Work to complete → Print the entries below again exactly as they stand, but skip any picture.

== Task inputs ==

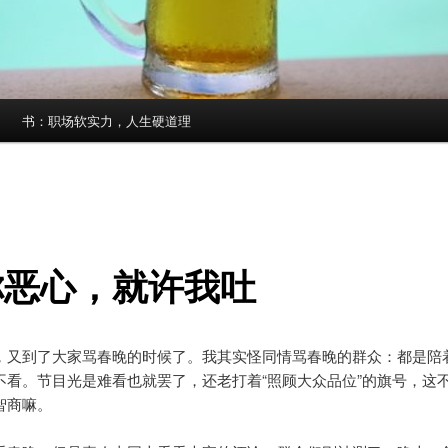
书：职场软实力，人生硬道理
你恶心，就许我吐
，又到了大家骂春晚的时候了。我其实怪同情骂春晚的群众：都是陪
不看。节目光是难看也就罢了，还老打着“照顾大众品位”的旗号，这
智商嘛。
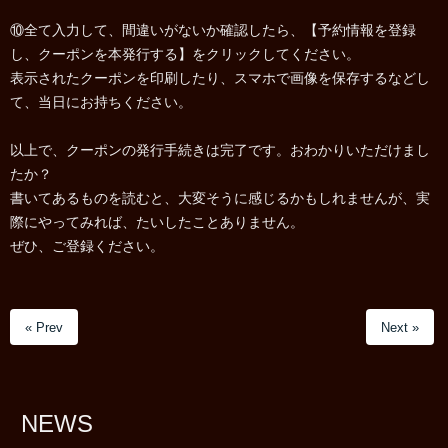
⑩全て入力して、間違いがないか確認したら、【予約情報を登録
し、クーポンを本発行する】をクリックしてください。
表示されたクーポンを印刷したり、スマホで画像を保存するなどし
て、当日にお持ちください。
以上で、クーポンの発行手続きは完了です。おわかりいただけまし
たか？
書いてあるものを読むと、大変そうに感じるかもしれませんが、実
際にやってみれば、たいしたことありません。
ぜひ、ご登録ください。
« Prev
Next »
NEWS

===

Solution →
书：职场软实力，人生硬道理
你恶心，就许我吐
，又到了大家骂春晚的时候了。我其实怪同情骂春晚的群众：都是陪
不看。节目光是难看也就罢了，还老打着“照顾大众品位”的旗号，这
智商嘛。
⑩全て入力して、間違いがないか確認したら、【予約情報を登録
し、クーポンを本発行する】をクリックしてください。
表示されたクーポンを印刷したり、スマホで画像を保存するなどし
て、当日にお持ちください。
以上で、クーポンの発行手続きは完了です。おわかりいただけまし
たか？
書いてあるものを読むと、大変そうに感じるかもしれませんが、実
際にやってみれば、たいしたことありません。
ぜひ、ご登録ください。
« Prev
Next »
NEWS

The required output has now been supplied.